Topaz is a musical journey. Listening to it under headphones is very much an immersive experience. Sonically, how did you put this album together?
I don’t just write a collection of songs on the acoustic guitar and be like, “OK, what am I going to do from now?” You know, my inspiration comes from a place of thinking about sonics, being intrigued and then start going down that path. It was about trying to capture this simple core acoustic thing, which was acoustic guitar, piano, drums, and bass. Let it breathe, and then basically start decorating these songs. I was going for lots of delay and reverb and trying to marry some genres. Some fans have called it prog-country. I like that, because prog records and art-rock records have a feeling and sonic texture to them. The songs on Topaz have all that cool stuff that Pink Floyd started bringing into the popular music culture. The Floyd used pedal steel on Dark Side [of the Moon]. These sliding sounds make you feel like there’s space.
“Canyonheart” is one of those songs that mixes earthy instruments with celestial vibes. Walk me through its creation.
That was a song that came by really fast, the melody and the progression. I was kind of in the spirit of what this record was going to sound like and it started with the name. I saw “Topaz” on a sign and it was a vibe. Then I found out that blue topaz is the state gem of Texas. [“Canyonheart”] is about sharing a space with the land, and comparing myself to the land here. It’s hilly and there’s a lot of limestone and, in the summer, the dry riverbeds will have flash floods. It goes back to what I loved about moving out here and that I still love about it. It has a mystical kind of Joshua Tree space and was unlike any sort of place I’d ever lived in. There’s this mystic element, the unpredictability of nature. I was channeling some of that stuff [in “Canyonheart”]: I’ve got a big heart with a lot of room, but it floods quickly. The land is a character for me in my life.
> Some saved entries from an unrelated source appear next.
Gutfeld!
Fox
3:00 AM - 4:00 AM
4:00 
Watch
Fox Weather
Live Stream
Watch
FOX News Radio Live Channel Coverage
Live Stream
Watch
But you also write about some very serious subject matter, particularly gun violence in the song “Sutherland Springs,” titled after the site of a 2017 Texas church shooting.
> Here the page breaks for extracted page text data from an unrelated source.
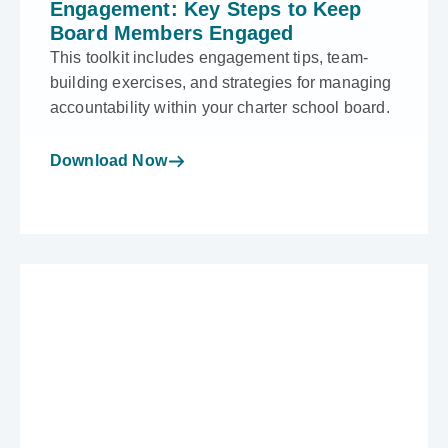
Engagement: Key Steps to Keep
Board Members Engaged
This toolkit includes engagement tips, team-
building exercises, and strategies for managing
accountability within your charter school board.
Download Now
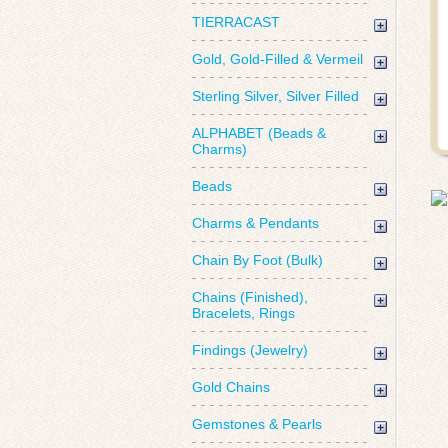
TIERRACAST
Gold, Gold-Filled & Vermeil
Sterling Silver, Silver Filled
ALPHABET (Beads &
Charms)
Beads
Charms & Pendants
Chain By Foot (Bulk)
Chains (Finished),
Bracelets, Rings
Findings (Jewelry)
Gold Chains
Gemstones & Pearls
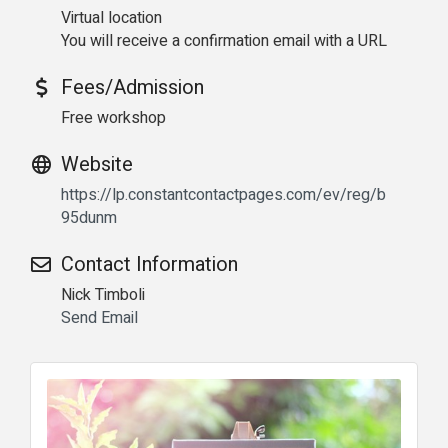
Virtual location
You will receive a confirmation email with a URL
Fees/Admission
Free workshop
Website
https://lp.constantcontactpages.com/ev/reg/b
95dunm
Contact Information
Nick Timboli
Send Email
I wrote that a couple of days after that happened. That’s an issue that has spoken to me over a few albums. [Having toured across] Europe, there are some things in Europe that they don’t understand about the way we do things, and gun violence is one of them. Lately, the news has been focused on the big mass shootings. But they consider a mass shootings four or more, and that happens all the time [in the US]. We had like 40 this month. You see that so many of these shootings are happening in Texas. Is that a relationship to their marriage and openness to guns? Yeah.
Texas and its topography is such a looming presence on Topaz. But you were born in Missouri and spent a few years in New York City. Why did Texas call to you?
I grew up in the country. My grandparents owned three thousand acres in Missouri. I was a country boy, so I knew that was kind of in the cards. I like the duality of being in cities and wanted to have some space. My wife and I met in college and moved to New York City and lived with kind of a vision to get a place in the country and build a studio, a place that we could make a compound. My parents retired and bought a couple acres from us, and my wife’s parents live here part-time. I love being in the country with the isolation, the beauty, the smallness.
But singing about gun violence may not appeal to the bulk of your red state. How do you reach listeners outside of liberal Austin?
Something is going on in Texas in the long term, and in our whole country, about diversification and a different looking populace. Texas is soon to be half white and half Latino. One of the things we forgot about during the election was just how close Biden came [to winning] Texas. That’s the trajectory the country is headed. And that’s why businesses have made stands, because they know where their consumers are. They know the next generation are the people who have money, and they’re white and they’re brown and they’re black. It’s changing.